What is being asked:
Below are the records; copy every line in them that holds the string "Vodnáři".

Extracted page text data
▬▬▬▬▬▬
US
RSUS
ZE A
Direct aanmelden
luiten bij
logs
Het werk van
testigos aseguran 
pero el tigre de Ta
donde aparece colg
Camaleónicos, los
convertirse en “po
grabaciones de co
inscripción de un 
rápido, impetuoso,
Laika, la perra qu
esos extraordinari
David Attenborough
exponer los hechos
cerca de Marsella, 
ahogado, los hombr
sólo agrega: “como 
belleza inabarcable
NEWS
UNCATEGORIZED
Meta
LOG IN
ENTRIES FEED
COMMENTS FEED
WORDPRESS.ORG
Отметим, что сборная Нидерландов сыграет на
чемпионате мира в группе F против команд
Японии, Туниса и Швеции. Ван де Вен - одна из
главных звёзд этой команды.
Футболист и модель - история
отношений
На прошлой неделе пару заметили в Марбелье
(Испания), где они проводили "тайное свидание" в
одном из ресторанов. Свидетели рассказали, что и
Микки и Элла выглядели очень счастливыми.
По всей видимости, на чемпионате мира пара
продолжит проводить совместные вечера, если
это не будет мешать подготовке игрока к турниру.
▬▬▬▬▬▬
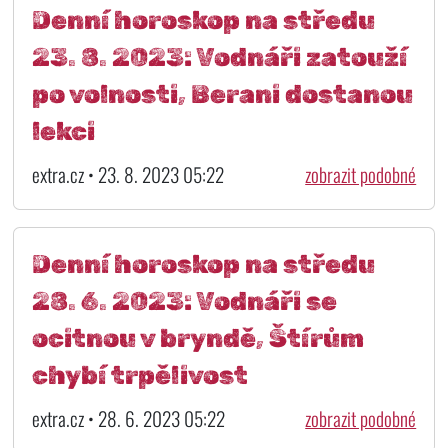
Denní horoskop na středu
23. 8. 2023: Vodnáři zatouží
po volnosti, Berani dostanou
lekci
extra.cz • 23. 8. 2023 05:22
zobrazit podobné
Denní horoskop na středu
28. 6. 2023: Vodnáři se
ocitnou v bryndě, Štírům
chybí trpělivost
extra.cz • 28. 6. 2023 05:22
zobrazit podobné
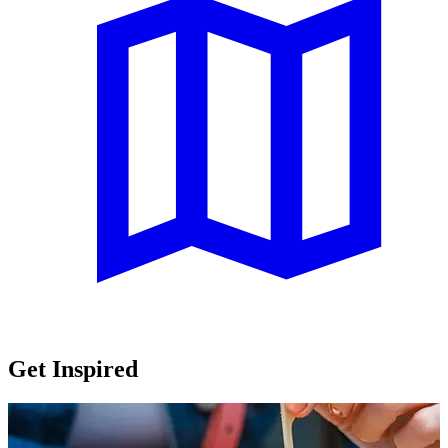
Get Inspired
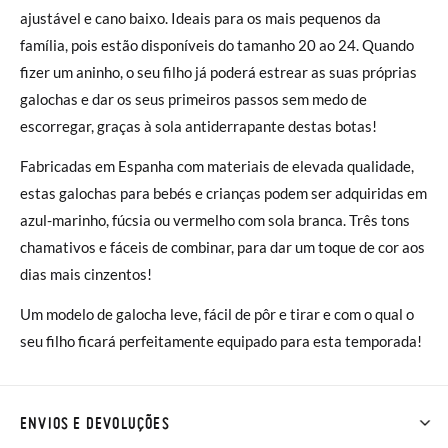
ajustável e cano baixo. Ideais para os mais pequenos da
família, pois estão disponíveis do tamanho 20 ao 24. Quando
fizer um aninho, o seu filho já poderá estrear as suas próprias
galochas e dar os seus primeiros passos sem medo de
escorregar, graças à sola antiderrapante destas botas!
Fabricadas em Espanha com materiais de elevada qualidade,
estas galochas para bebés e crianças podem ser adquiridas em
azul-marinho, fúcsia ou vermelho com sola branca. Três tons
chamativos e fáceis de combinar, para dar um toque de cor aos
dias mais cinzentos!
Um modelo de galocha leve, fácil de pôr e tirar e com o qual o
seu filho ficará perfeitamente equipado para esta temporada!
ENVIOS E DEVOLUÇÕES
▬▬▬▬▬▬
Result of this exercise:
23. 8. 2023: Vodnáři zatouží
28. 6. 2023: Vodnáři se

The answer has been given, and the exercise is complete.